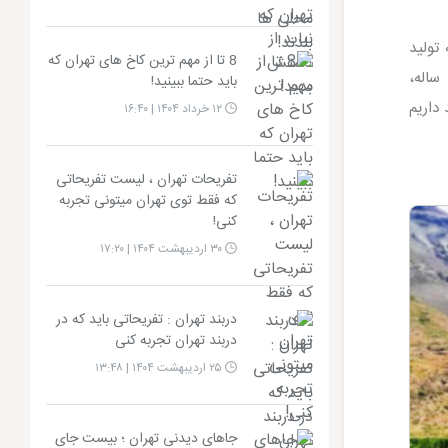
تولید
8 تا از مهم ترین کاخ های تهران که
ساله،
باید حتما ببینید!
داریم
۱۲ خرداد ۱۴۰۴ | ۱۶:۴۰
تفریحات تهران ، لیست تفریحاتی
که فقط توی تهران میتونی تجربه
کنی!
۳۰ اردیبهشت ۱۴۰۴ | ۱۷:۲۰
دربند تهران : تفریحاتی باید که در
دربند تهران تجربه کنی
۲۵ اردیبهشت ۱۴۰۴ | ۱۳:۴۸
جاهای دیدنی تهران ؛ بیست جای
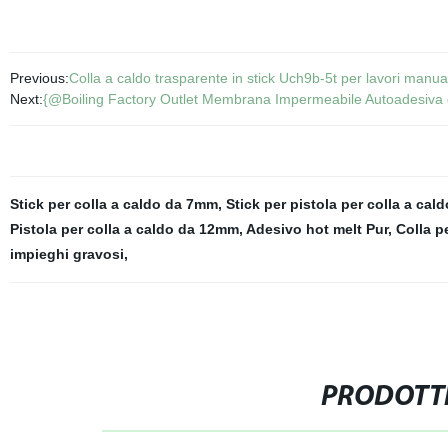
Previous:
Colla a caldo trasparente in stick Uch9b-5t per lavori manual
Next:
{@Boiling Factory Outlet Membrana Impermeabile Autoadesiva di
Stick per colla a caldo da 7mm
,
Stick per pistola per colla a cald
Pistola per colla a caldo da 12mm
,
Adesivo hot melt Pur
,
Colla p
impieghi gravosi
,
PRODOTTI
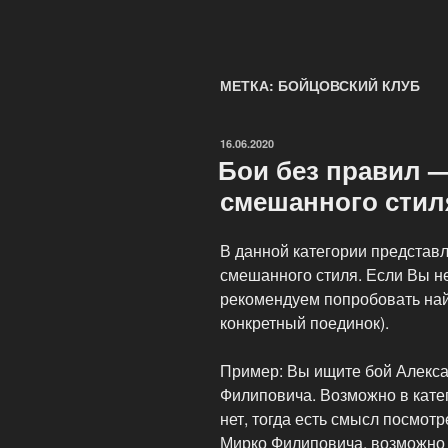
МЕТКА: БОЙЦОВСКИЙ КЛУБ
ОПУБЛИКОВАНО
16.06.2020
Бои без правил 
смешанного стил
В данной категории представ
смешанного стиля. Если Вы не
рекомендуем попробовать най
конкретный поединок).
Пример: Вы ищите бой Алекс
Филиповича. Возможно в кате
нет, тогда есть смысл посмотр
Мирко Филиповича, возможно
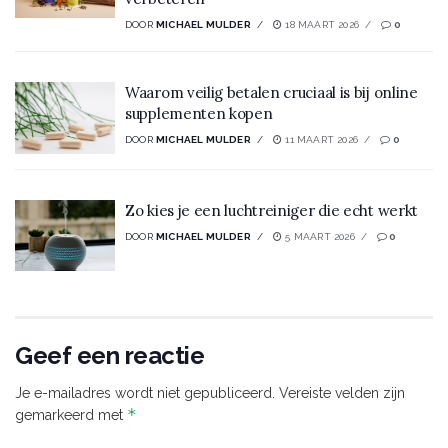
DOOR
MICHAEL MULDER
18 MAART 2026
0
Waarom veilig betalen cruciaal is bij online
supplementen kopen
DOOR
MICHAEL MULDER
11 MAART 2026
0
Zo kies je een luchtreiniger die echt werkt
DOOR
MICHAEL MULDER
5 MAART 2026
0
Geef een reactie
Je e-mailadres wordt niet gepubliceerd.
Vereiste velden zijn
*
gemarkeerd met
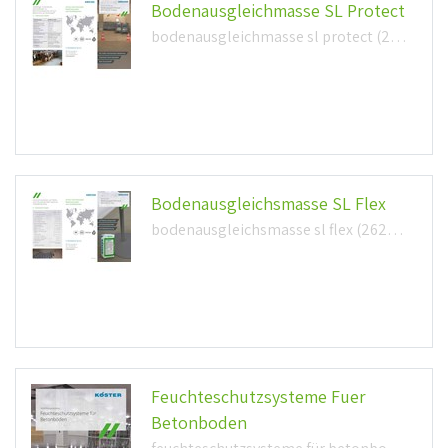
Bodenausgleichmasse SL Protect
bodenausgleichmasse sl protect (292,6kb)
Bodenausgleichsmasse SL Flex
bodenausgleichsmasse sl flex (262,0kb)
Feuchteschutzsysteme Fuer
Betonboden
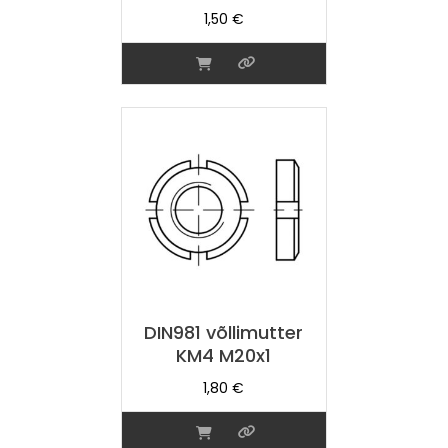
1,50
€
DIN981 võllimutter
KM4 M20x1
1,80
€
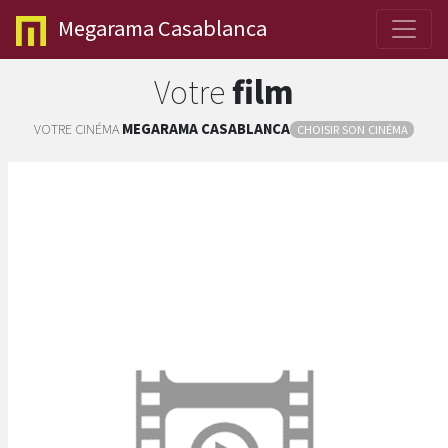
Megarama
Casablanca
Votre
film
VOTRE CINÉMA
MEGARAMA
CASABLANCA
CHOISIR SON CINÉMA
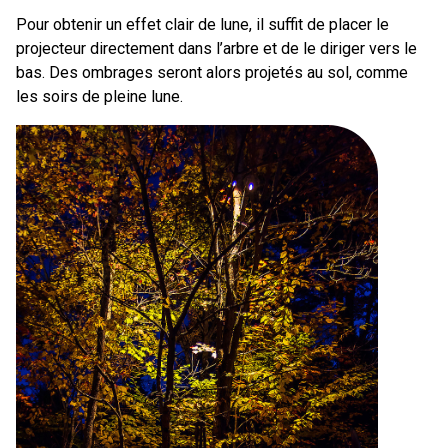
Pour obtenir un effet clair de lune, il suffit de placer le
projecteur directement dans l’arbre et de le diriger vers le
bas. Des ombrages seront alors projetés au sol, comme
les soirs de pleine lune.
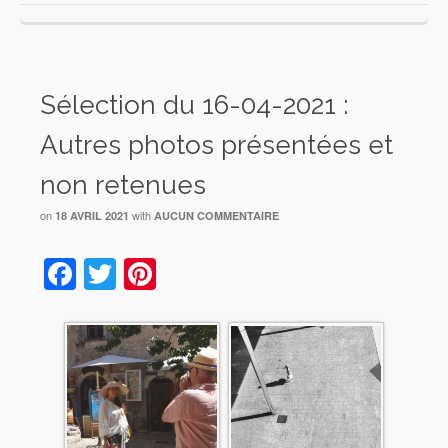
Sélection du 16-04-2021 :
Autres photos présentées et
non retenues
on
with
18 AVRIL 2021
AUCUN COMMENTAIRE
Facebook
Twitter
Pinterest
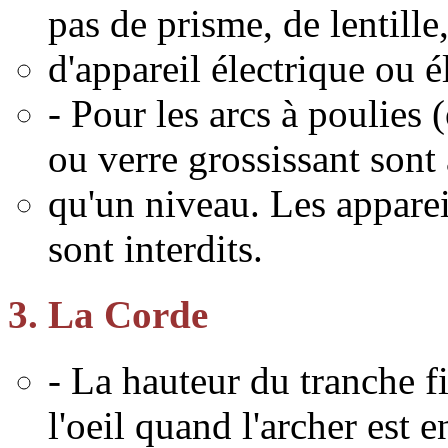
pas de prisme, de lentille
d'appareil électrique ou é
- Pour les arcs à poulies
ou verre grossissant sont
qu'un niveau. Les apparei
sont interdits.
3. La Corde
- La hauteur du tranche fi
l'oeil quand l'archer est e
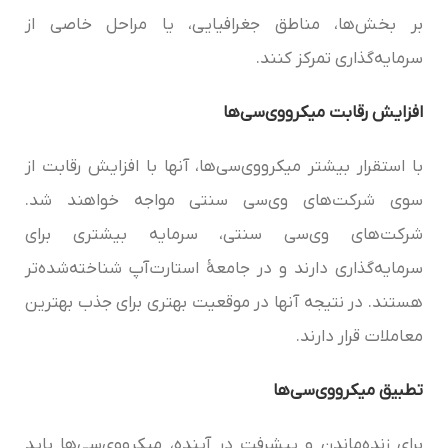
بر بخش‌ها، مناطق جغرافیایی، یا مراحل خاصی از
سرمایه‌گذاری تمرکز کنند.
افزایش رقابت میکرو‌وی‌سی‌ها
با استقرار بیشتر میکرو‌وی‌سی‌ها، آنها با افزایش رقابت از
سوی شرکت‌های وی‌سی سنتی مواجه خواهند شد.
شرکت‌های وی‌سی سنتی، سرمایه بیشتری برای
سرمایه‌گذاری دارند و در جامعۀ استارت‌آپ شناخته‌شده‌تر
هستند. در نتیجه آنها در موقعیت بهتری برای جذب بهترین
معاملات قرار دارند.
تطبیق میکرو‌وی‌سی‌‌ها
برای زنده‌ماندن و پیشرفت در آینده، میکرو‌وی‌سی‌‌ها باید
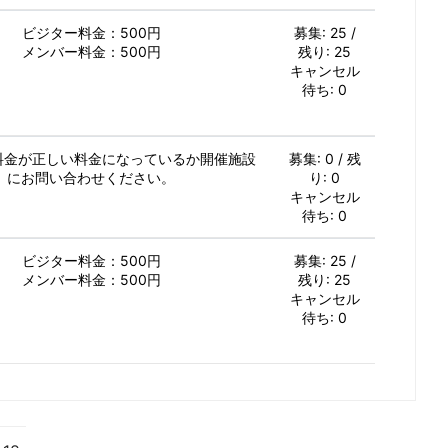
ビジター料金：500円
募集: 25 /
メンバー料金：500円
残り: 25
キャンセル
待ち: 0
加料金が正しい料金になっているか開催施設
募集: 0 / 残
にお問い合わせください。
り: 0
キャンセル
待ち: 0
ビジター料金：500円
募集: 25 /
メンバー料金：500円
残り: 25
キャンセル
待ち: 0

→ What you will do: Start with the line holding "افزایش رقابت میکرو‌وی‌سی‌ها" and repeat exactly every line through the final line of the records above, but no pictures and nothing more.

→ Result of this exercise:
افزایش رقابت میکرو‌وی‌سی‌ها
با استقرار بیشتر میکرو‌وی‌سی‌ها، آنها با افزایش رقابت از
سوی شرکت‌های وی‌سی سنتی مواجه خواهند شد.
شرکت‌های وی‌سی سنتی، سرمایه بیشتری برای
سرمایه‌گذاری دارند و در جامعۀ استارت‌آپ شناخته‌شده‌تر
هستند. در نتیجه آنها در موقعیت بهتری برای جذب بهترین
معاملات قرار دارند.
تطبیق میکرو‌وی‌سی‌‌ها
برای زنده‌ماندن و پیشرفت در آینده، میکرو‌وی‌سی‌‌ها باید
ビジター料金：500円
募集: 25 /
メンバー料金：500円
残り: 25
キャンセル
待ち: 0
加料金が正しい料金になっているか開催施設
募集: 0 / 残
にお問い合わせください。
り: 0
キャンセル
待ち: 0
ビジター料金：500円
募集: 25 /
メンバー料金：500円
残り: 25
キャンセル
待ち: 0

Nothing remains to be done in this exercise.